In Kowloon East, Hong Kong’s first Smart City is finally taking shape, three years after the government announced plans to develop the area into a ‘Second CBD’
Kowloon East, which includes the site of the former Kai Tak airport, is set to become a “vibrant, smart, sustainable” city-within-a-city and boasts high tech features such as multi-purpose lampposts that analyse air quality, display information and even charge electric vehicles.
The scheme is being managed by the Government’s Energizing Kowloon East Office and beyond luring landlords and tenants away from the current space-starved CBD, aims to cement Hong Kong’s place as a premier business hub with the use of people-centric and technology focused solutions.
“With Kai Tak, the government is effectively working from a clean slate, which allows for better and more comprehensive planning of infrastructure and services required,’ says Cathie Chung, senior director for research at JLL Hong Kong. “By improving mobility, amenities and the built environment, Kowloon East will eventually be seen as preferred location to work, live and play.”
A number of pilot innovations are already underway in the once industrial district. They include an app that provides seamless outdoor/indoor navigation augmented with a VR platform; a smart crowd management system that automatically assesses pedestrian flows for crowd management and public transport arrangements; real time parking and traffic updates.
Smart = Investment-worthy?
Although the development is still in its early stages, several corporations have already moved in. Citibank consolidated five of its offices in Hong Kong and shifted to its own building in Kowloon East that was purchased for HK$5.42 billion back in 2014 and now boasts the likes of JP Morgan, AXA, Nike and Leo Burnett as neighbours.

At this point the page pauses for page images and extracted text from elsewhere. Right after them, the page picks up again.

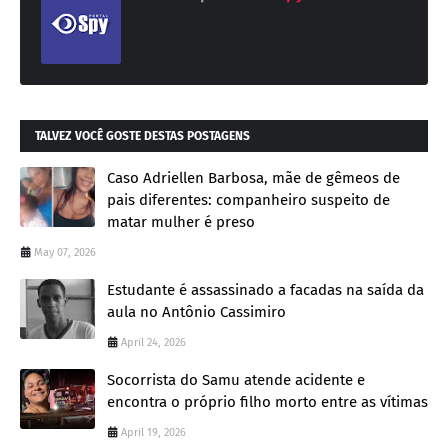
TALVEZ VOCÊ GOSTE DESTAS POSTAGENS
Caso Adriellen Barbosa, mãe de gêmeos de
pais diferentes: companheiro suspeito de
matar mulher é preso
May 07, 2026
Estudante é assassinado a facadas na saída da
aula no Antônio Cassimiro
April 24, 2026
Socorrista do Samu atende acidente e
encontra o próprio filho morto entre as vítimas
April 19, 2026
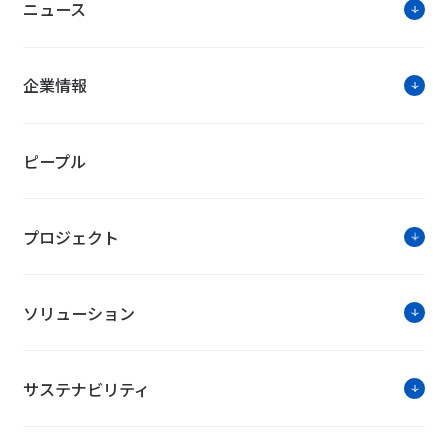
ニュース
企業情報
ピープル
プロジェクト
ソリューション
サステナビリティ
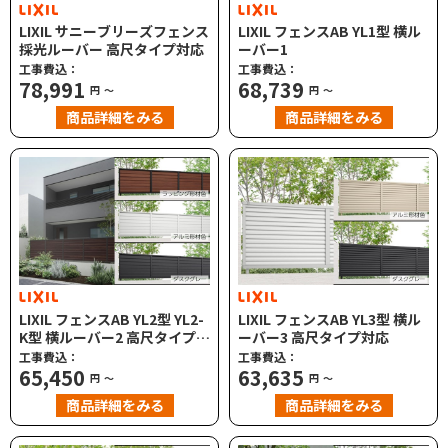
LIXIL サニーブリーズフェンス
LIXIL フェンスAB YL1型 横ル
採光ルーバー 高尺タイプ対応
ーバー1
工事費込：
工事費込：
78,991
68,739
円
～
円
～
商品詳細をみる
商品詳細をみる
LIXIL フェンスAB YL2型 YL2-
LIXIL フェンスAB YL3型 横ル
K型 横ルーバー2 高尺タイプ対
ーバー3 高尺タイプ対応
応
工事費込：
工事費込：
65,450
63,635
円
～
円
～
商品詳細をみる
商品詳細をみる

Lower rents and value for money have been a big initial draw. Kowloon East offers significantly reduced rentals compared to Central, and tenants pay less to enjoy a Grade A building. On average, a tenant can save close to US$15 million a year in rent taking up a 100,000 square foot unit in Kowloon East instead of Central, according to JLL data.
But the price of land and assets in Kowloon East is now much higher than when the Smart City project was first announced. It was reported that local developer, Lai Sun Development, fended off 17 competitors to land a residential development site for HK$883 million last month. This worked out to be HK$13,300 per square foot and 60 percent more than what Wheelock and Co paid for a nearby site in 2016.

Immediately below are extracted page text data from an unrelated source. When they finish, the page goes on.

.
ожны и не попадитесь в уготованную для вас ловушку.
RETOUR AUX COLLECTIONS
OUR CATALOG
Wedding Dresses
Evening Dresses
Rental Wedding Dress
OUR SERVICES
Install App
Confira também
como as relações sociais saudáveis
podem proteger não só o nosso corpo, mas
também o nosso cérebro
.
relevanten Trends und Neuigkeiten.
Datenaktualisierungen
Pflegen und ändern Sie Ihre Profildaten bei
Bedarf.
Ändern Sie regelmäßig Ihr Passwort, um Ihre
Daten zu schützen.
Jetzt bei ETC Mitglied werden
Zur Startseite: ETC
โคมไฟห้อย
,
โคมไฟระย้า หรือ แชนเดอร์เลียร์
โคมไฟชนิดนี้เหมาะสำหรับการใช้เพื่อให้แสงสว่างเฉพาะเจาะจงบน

A slice of the pie for smaller businesses
The Smart City scheme also uses urban planning and management to support innovation and entrepreneurship for small businesses. Previously, some development sites in Kowloon East included restrictions around stratification. But sites sold more recently are dropping the clause, allowing developers to sell strata-titled units to small business operators and investors.
And due to the large concentration of industrial buildings, Kowloon East is one of the primary beneficiaries of the reintroduction of the industrial building revitalisation scheme last year. Older industrial buildings that meet certain criteria can be converted to non-industrial use without the need to pay a waiver fee or lease.

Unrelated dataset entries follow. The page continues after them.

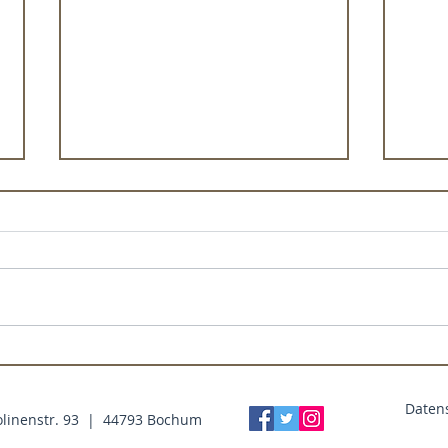
🧘🏼 Du darfst dir Freiräume
🧘🏼
schaffen
sein
Daten
olinenstr. 93 | 44793 Bochum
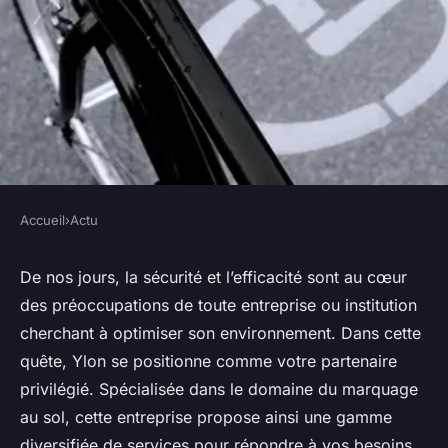
Accueil
›
Actu
ACTU
Sécurité et efficacité
De nos jours, la sécurité et l’efficacité sont au cœur
des préoccupations de toute entreprise ou institution
redéfinies : Ylon, votre expert
cherchant à optimiser son environnement. Dans cette
en marquage au sol
quête, Ylon se positionne comme votre partenaire
privilégié. Spécialisée dans le domaine du marquage
géraud
•
27 janvier 2024
•
2 min de lecture
au sol, cette entreprise propose ainsi une gamme
diversifiée de services pour répondre à vos besoins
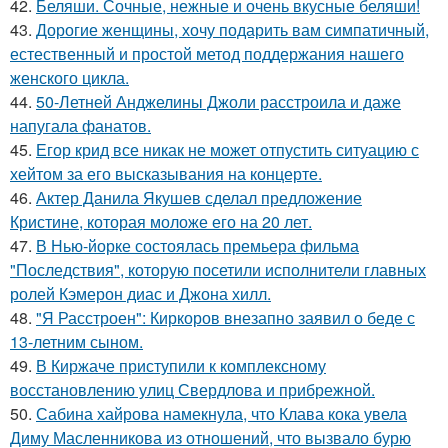
42.
Беляши. Сочные, нежные и очень вкусные беляши!
43.
Дорогие женщины, хочу подарить вам симпатичный,
естественный и простой метод поддержания нашего
женского цикла.
44.
50-Летней Анджелины Джоли расстроила и даже
напугала фанатов.
45.
Егор крид все никак не может отпустить ситуацию с
хейтом за его высказывания на концерте.
46.
Актер Данила Якушев сделал предложение
Кристине, которая моложе его на 20 лет.
47.
В Нью-йорке состоялась премьера фильма
"Последствия", которую посетили исполнители главных
ролей Кэмерон диас и Джона хилл.
48.
"Я Расстроен": Киркоров внезапно заявил о беде с
13-летним сыном.
49.
В Киржаче приступили к комплексному
восстановлению улиц Свердлова и прибрежной.
50.
Сабина хайрова намекнула, что Клава кока увела
Диму Масленникова из отношений, что вызвало бурю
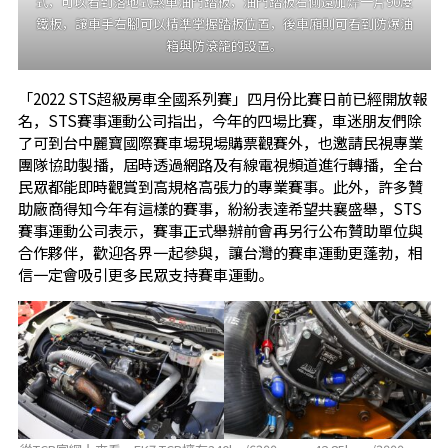
式，可以看到落地式煞車油門踏板，油門踏板右側還加焊一片90度
鐵板，讓車手右腳可以精準掌握踏板位置，後車廂則可看到防爆油
箱與防滾籠的設置。
「2022 STS超級房車全國系列賽」四月份比賽日前已經開放報
名，STS賽事運動公司指出，今年的四場比賽，車迷朋友們除
了可到台中麗寶國際賽車場現場購票觀賽外，也邀請民視專業
團隊協助製播，屆時透過網路及有線電視頻道進行轉播，全台
民眾都能即時觀賞到高規格高張力的專業賽事。此外，許多贊
助廠商得知今年有這樣的賽事，紛紛表達希望共襄盛舉，STS
賽事運動公司表示，賽事正式舉辦前會再另行公布贊助單位與
合作夥伴，歡迎各界一起參與，讓台灣的賽車運動更蓬勃，相
信一定會吸引更多民眾支持賽車運動。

“With this, the government aims to provide a broader range of affordable office accommodation to the business community,” says Chung.
This has attracted developers like Hanison Construction Holdings, which purchased an industrial building in Kowloon East for HK$489 million in March.
Chung says that, while the Smart City development is a positive step for the city, the government needs to pick up the pace of change and be more flexible with its regulations so that Hong Kong isn’t left behind other cities in the region.”